Welcome to the Stack Exchange Podcast #56 recorded on Thursday, March 6th 2014, aka the 4th of Adar II 5774, aka the second day of Lent. Today's podcast is sponsored by Patent Trolls of America. Today's guest is Micah Siegel, Senior Patent Advisor at Stack Exchange and Professor Emeritus at Stanford.
But first, Community Milestones!
- We've already talked at length about The Workplace, but it should be noted that the Workplace community has just graduated. They are now a fully-fledged site, so go check out their design!
- Arduino is our newest public beta site. (An Arduino is a tiny little computer board thing, according to Jay.) We've tried it in the past and didn't have enough activity, but this iteration is looking much stronger and we're excited to see where it will go. Also, March 29th is Arduino Day.
- At long, long last, Personal Finance & Money has graduated. We love money! Longtime beleaguered designer Jin finally has assistance on his design team, so we are working through the backlog of graduated site designs.
To commemorate Money's graduation, we've made it Community of the Week. Here are some of the cool questions we discussed:
- Best way to start investing for a young person just starting their career?
- In a competitive market, why is movie theater popcorn expensive?
- Why does gold have value?
This site grew out of an SE 1.0 site on the same topic, and it's therefore one of our oldest sites. Check it out!
Next up, we have New Features. Or, we don't, because we haven't done anything, and David is demoted. Just kidding: we do!
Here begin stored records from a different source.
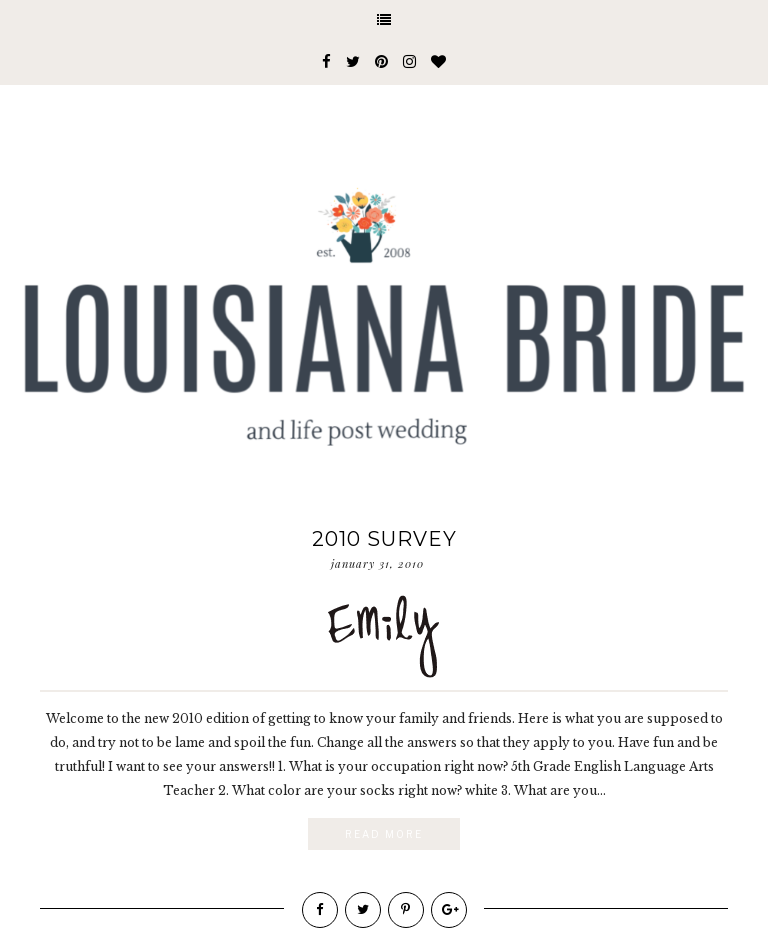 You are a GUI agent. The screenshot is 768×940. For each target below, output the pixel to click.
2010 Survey (384, 539)
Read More (384, 834) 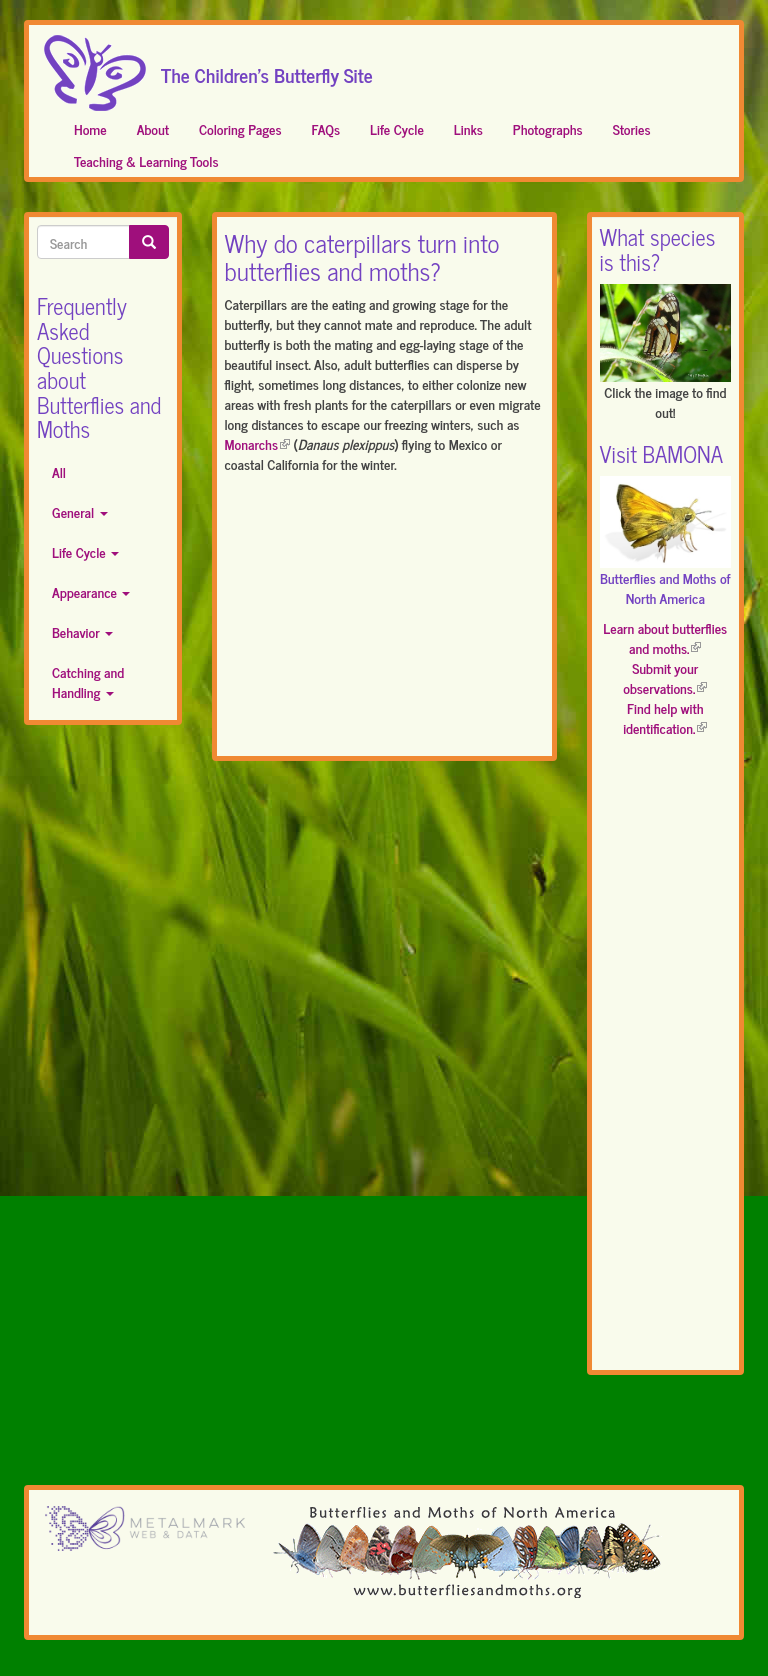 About (153, 128)
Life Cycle (397, 128)
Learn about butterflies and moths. (665, 637)
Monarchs (257, 443)
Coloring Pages (240, 128)
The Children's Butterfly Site (267, 69)
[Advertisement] (384, 619)
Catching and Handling (88, 681)
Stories (632, 128)
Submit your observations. (665, 677)
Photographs (548, 128)
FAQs (326, 128)
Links (468, 128)
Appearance (91, 591)
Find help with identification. (665, 717)
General (80, 511)
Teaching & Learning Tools (146, 160)
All (59, 471)
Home (90, 128)
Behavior (82, 631) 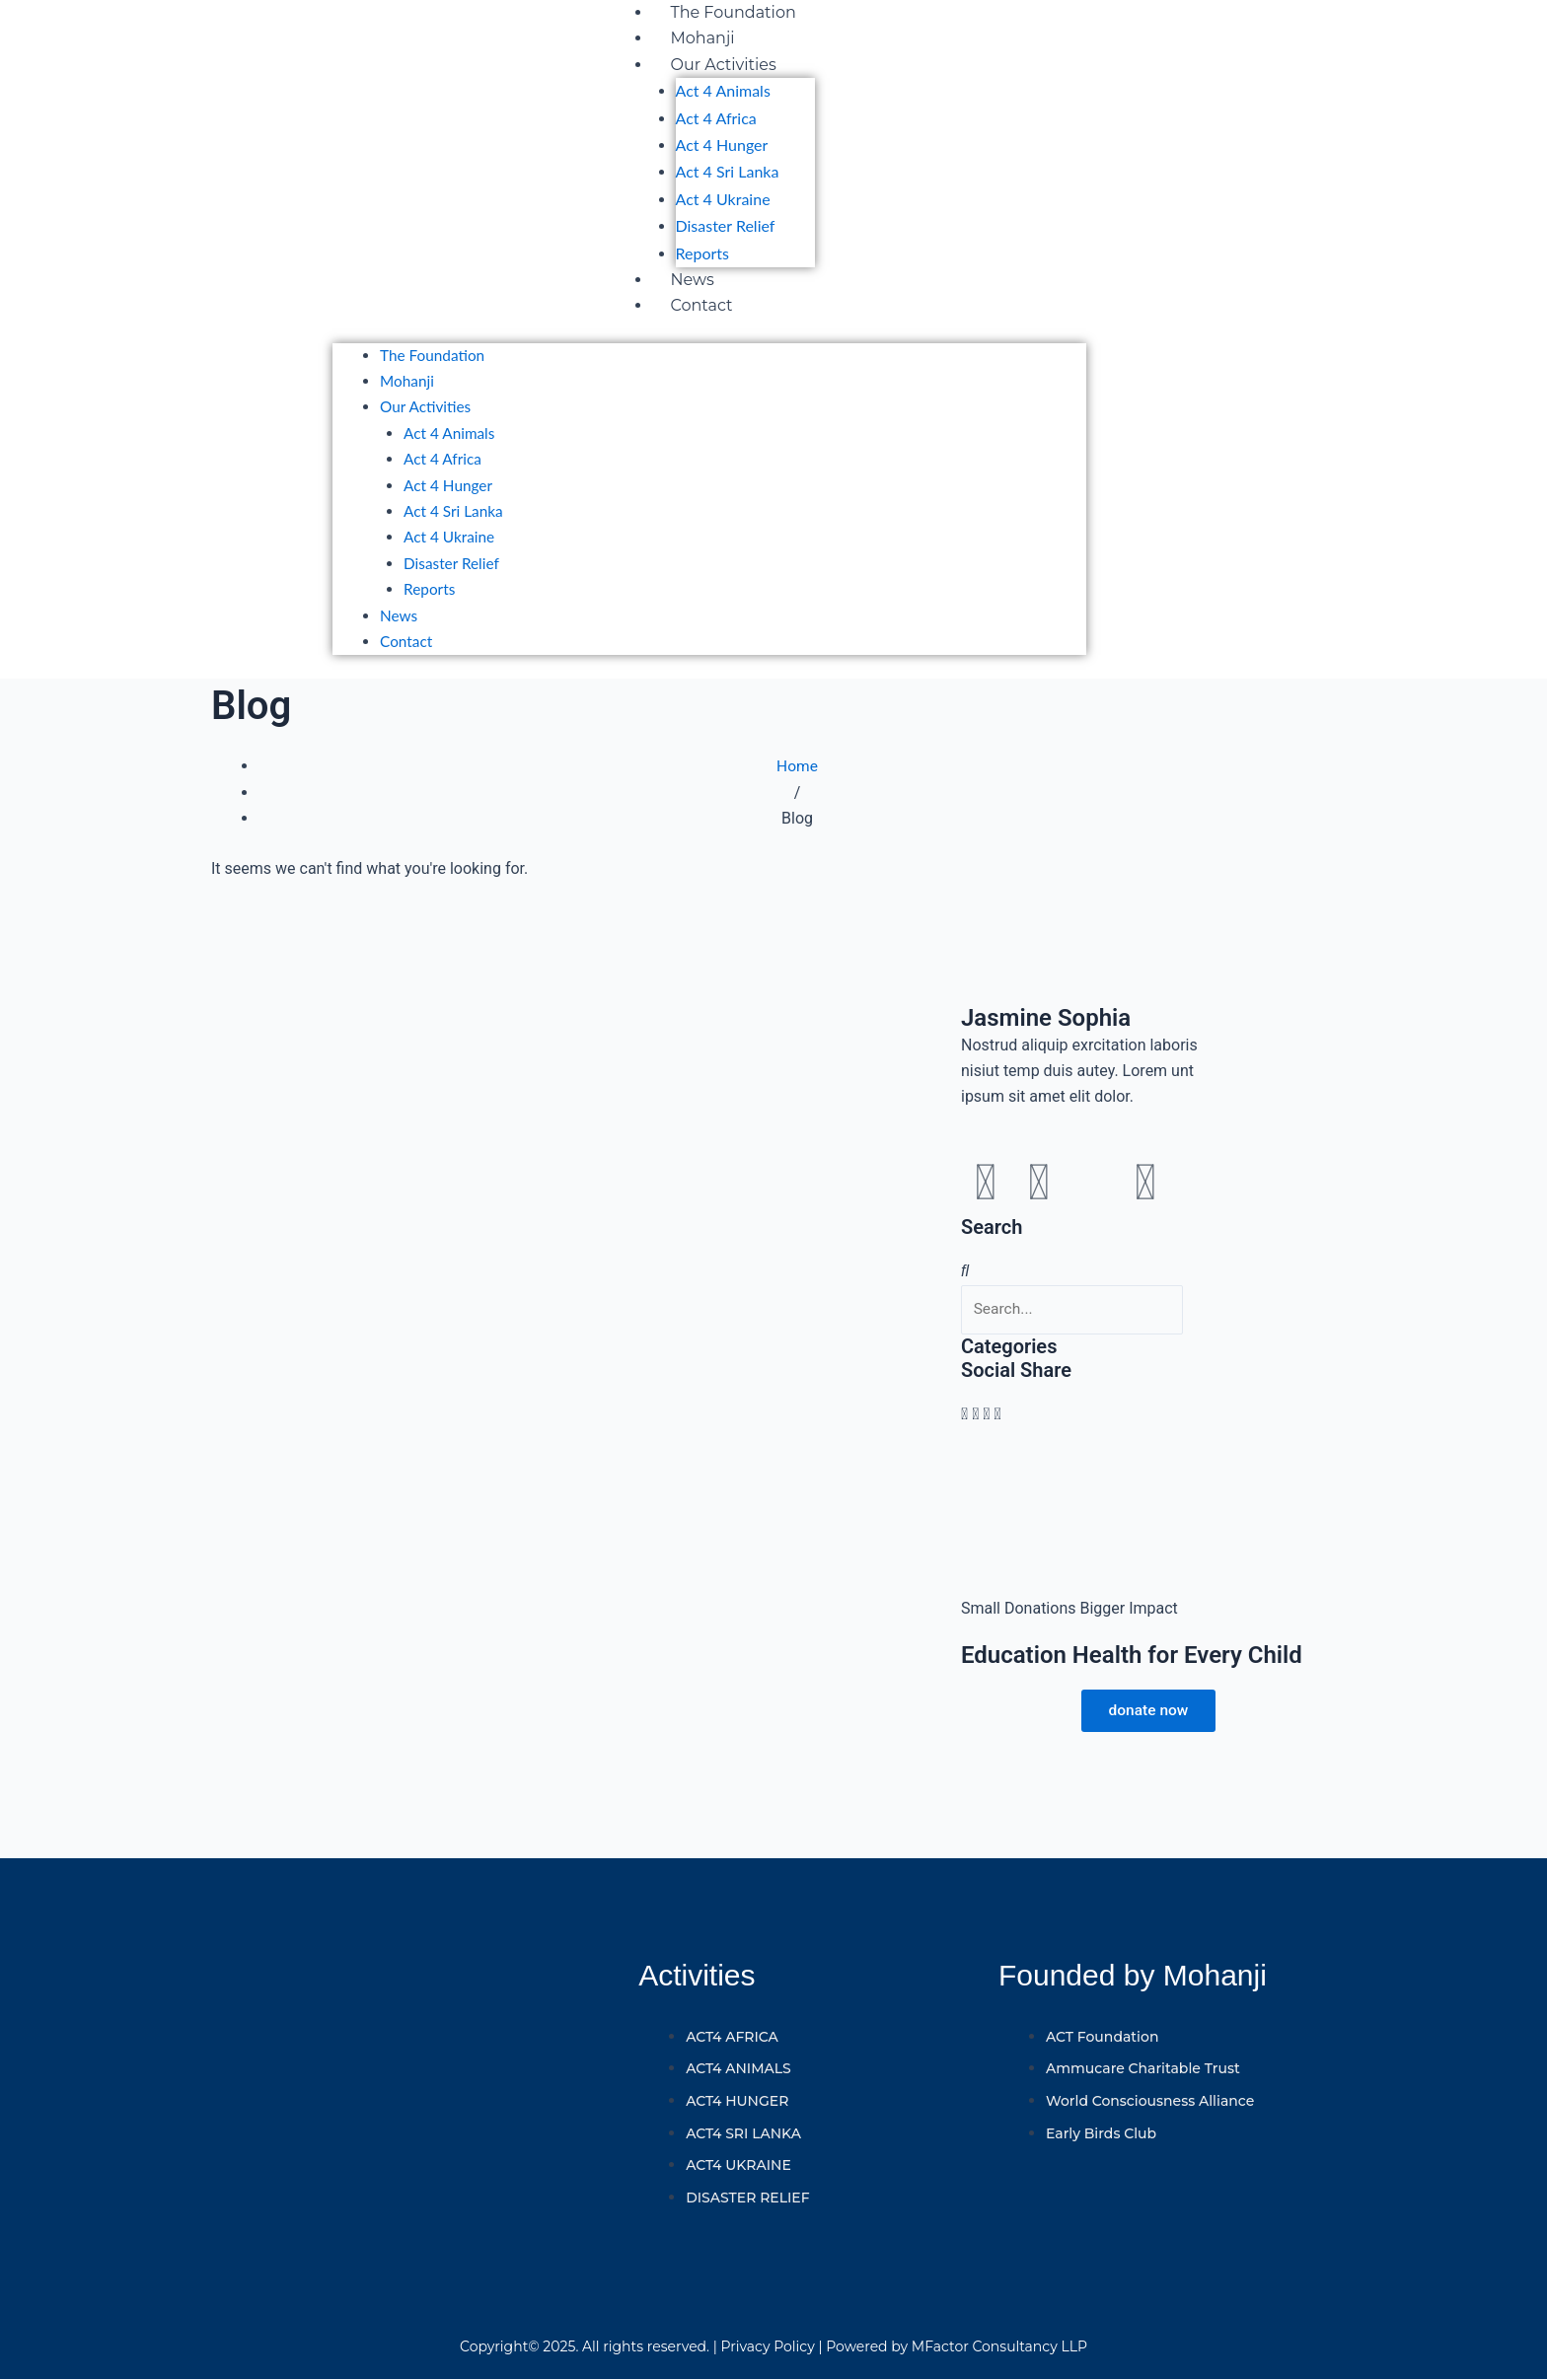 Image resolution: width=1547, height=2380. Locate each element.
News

- We added the ability to customize your list of communities in the top bar switcher.
- We made some tweaks to the close vote review queue on Stack Overflow in an attempt to get it down from approximately nine billion flags. You can also sort by tag (or type of close vote), which you could always do, but now it's much more visible. Here's how it works.
- Work is ongoing on our mobile apps, as always. Reminder: you can download our Android app or sign up to alpha test our iOS app.
Okay! Let's talk patents! (Jay loves them, but David says they're the worst.) It's been a year since we started the Ask Patents project. Joel walks us through why we got into this area in the first place, and we fixed the problem. Done. Solved! (Kinda.) It's confusing, because code is both copyrightable and patentable. About 7% of the patent applications submitted to the USPTO are what we call problematic. We decided to pick out the ones we are most concerned about and post them on the site for our communities to peruse and choose prior art. Micah talks through how we chose the patent applications to post, and how it's been going. (Fun fact: we are the first entity to get a YouTube video accepted as prior art!)
- By the way, here's the Planet Money podcast Joel was talking about.
We came up with a hack about six months ago to help us make this process scale. Instead of filling out the janky confusing form, we simply started emailing the relevant Ask Patents link directly to the patent examiner. Magic!
So is it working? We've proven as far as we can tell that if we target a bad application and put enough eyes from Stack Overflow on it, we'll get good prior art. We know how all of the numbers break down: exactly how many people on Stack Overflow have to see the bad software patent in order for us to get enough prior art that enough of it will be good enough prior art to trigger an email to the patent examiner.
What can people do right now if they want to make a difference? Go find some prior art requests and post prior art to help us destroy some patents. (Also, you can follow Ask Patents on Twitter.)
Micah is consulting for a few other companies on patent issues, so you can contact him if your company wants to pick his brain. He knows a lot about the current Supreme Court case that might outlaw software patents altogether (but not for a long time).